In der anschließenden Diskussion wurde angeregt, den Kritikbrief der ehemaligen Häftlinge öffentlich auszustellen. Zudem wurde vorgeschlagen, keine Texte und Fotos in der Zellenrekonstruktion zu zeigen, da die Zelle hierdurch zum Museumsraum würde. Ein anderer Diskussionsbeitrag kritisiert die Zellenkonstruktion in eine andere Richtung: die Zelle wirke wie eine Provokation, denn das Grauen könne nicht dargestellt werden. Die Vertreterinnen der Gedenkstätte Bautzen erklärten, dass die Zelle auf die Bedürfnisse der Besucher „etwas zu sehen“ reagiere. Davon seien viele Besucher sehr angetan. Dennoch sei es „ein Versuch, der in den Augen der Häftlinge völlig gescheitert ist.“ Weiteren Diskussionsstoff lieferte die Tatsache, dass Opfer und Täter in der Ausstellung durch kleine und große Porträtfotos voneinander unterschieden werden.

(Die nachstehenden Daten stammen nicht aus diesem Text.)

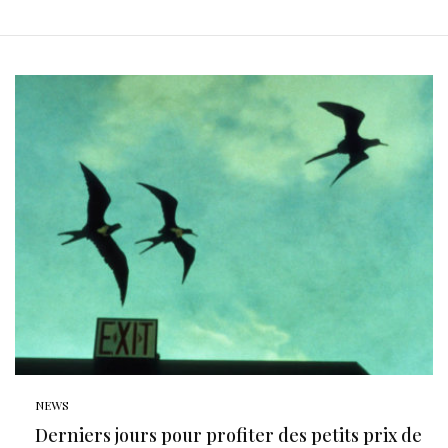
NEWS
Derniers jours pour profiter des petits prix de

Die freie Filmemacherin Loretta Walz hat 1980 begonnen, Videointerviews mit Frauen aus Ravensbrück aufzuzeichnen. Bis heute hat sie 200 lebensgeschichtliche Interviews geführt. In ihrem Vortrag „Vom Interview zum Zeitzeugenmaterial für die Bildungsarbeit an Gedenkstätten am Beispiel der Gedenkstätte Ravensbrück“ stellte sie ein innovatives Konzept zur aktiven Medienarbeit an Gedenkstätten vor. Hierbei sollen Schüler drei Tage lang an einem digitalen Schnittplatz Zugriff auf 15 Interviews haben. Zudem gibt es jeweils eine siebenminütige Kurzfassung der Interviews und einen digitalen Ordner mit Schnittbildern vom Siemensgelände. Als Ergebnis können die Schüler selbstständig einen Film produzieren.
Um das Konzept zu verwirklichen, muss die Gedenkstätte einen Mitarbeiter haben, der sich mit dem jeweiligen Schnittprogramm auskennt und die Schüler in ihrer Arbeit anleiten kann. Loretta Walz befürchtet, dass das Projekt an dieser Notwendigkeit scheitern könnte.

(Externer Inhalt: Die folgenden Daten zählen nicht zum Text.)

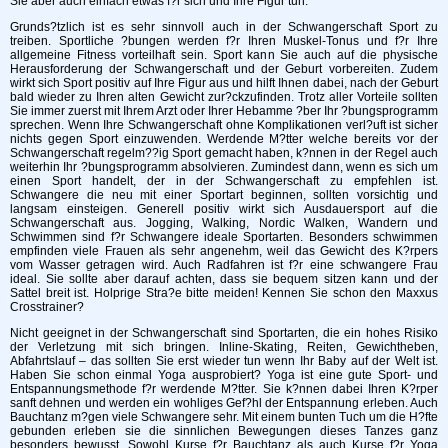
Sie aber auch einfach etwas f?r sich und Ihre Figur tun.
Grunds?tzlich ist es sehr sinnvoll auch in der Schwangerschaft Sport zu
treiben. Sportliche ?bungen werden f?r Ihren Muskel-Tonus und f?r Ihre
allgemeine Fitness vorteilhaft sein. Sport kann Sie auch auf die physische
Herausforderung der Schwangerschaft und der Geburt vorbereiten. Zudem
wirkt sich Sport positiv auf Ihre Figur aus und hilft Ihnen dabei, nach der Geburt
bald wieder zu Ihren alten Gewicht zur?ckzufinden. Trotz aller Vorteile sollten
Sie immer zuerst mit Ihrem Arzt oder Ihrer Hebamme ?ber Ihr ?bungsprogramm
sprechen. Wenn Ihre Schwangerschaft ohne Komplikationen verl?uft ist sicher
nichts gegen Sport einzuwenden. Werdende M?tter welche bereits vor der
Schwangerschaft regelm??ig Sport gemacht haben, k?nnen in der Regel auch
weiterhin Ihr ?bungsprogramm absolvieren. Zumindest dann, wenn es sich um
einen Sport handelt, der in der Schwangerschaft zu empfehlen ist.
Schwangere die neu mit einer Sportart beginnen, sollten vorsichtig und
langsam einsteigen. Generell positiv wirkt sich Ausdauersport auf die
Schwangerschaft aus. Jogging, Walking, Nordic Walken, Wandern und
Schwimmen sind f?r Schwangere ideale Sportarten. Besonders schwimmen
empfinden viele Frauen als sehr angenehm, weil das Gewicht des K?rpers
vom Wasser getragen wird. Auch Radfahren ist f?r eine schwangere Frau
ideal. Sie sollte aber darauf achten, dass sie bequem sitzen kann und der
Sattel breit ist. Holprige Stra?e bitte meiden! Kennen Sie schon den Maxxus
Crosstrainer?
Nicht geeignet in der Schwangerschaft sind Sportarten, die ein hohes Risiko
der Verletzung mit sich bringen. Inline-Skating, Reiten, Gewichtheben,
Abfahrtslauf – das sollten Sie erst wieder tun wenn Ihr Baby auf der Welt ist.
Haben Sie schon einmal Yoga ausprobiert? Yoga ist eine gute Sport- und
Entspannungsmethode f?r werdende M?tter. Sie k?nnen dabei Ihren K?rper
sanft dehnen und werden ein wohliges Gef?hl der Entspannung erleben. Auch
Bauchtanz m?gen viele Schwangere sehr. Mit einem bunten Tuch um die H?fte
gebunden erleben sie die sinnlichen Bewegungen dieses Tanzes ganz
besonders bewusst. Sowohl Kurse f?r Bauchtanz als auch Kurse f?r Yoga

Die Diskussion zu dem filmischen Projekt, das noch in den Kinderschuhen steckt und lediglich von Gedenkstättenmitarbeitern während eines eintägigen Workshop ausprobiert worden ist, fiel sehr kontrovers aus. Zunächst wurde die grundsätzliche Frage aufgeworfen, warum Medienarbeit an Gedenkstätten überhaupt nötig sei, denn die Zeitzeugenarbeit sei durch die „Erinnerung in der Konserve“ nicht zu ersetzen. Durch die Arbeit am Computer und am digitalen Schnittplatz sei lediglich ein Gewinn an Medienkompetenz zu verzeichnen, nicht aber unbedingt an Verständnis für die historische Dimension. Loretta Walz betonte, dass es ihr wichtig sei, Verständnis für den Film zu schaffen und die Wahrnehmung der Jugendlichen zu schärfen. Die aktive Medienarbeit solle nur ein Baustein des Angebots der Gedenkstätte darstellen und auf moderne Art und Weise zur Auseinandersetzung mit der Gedenkstätte beitragen.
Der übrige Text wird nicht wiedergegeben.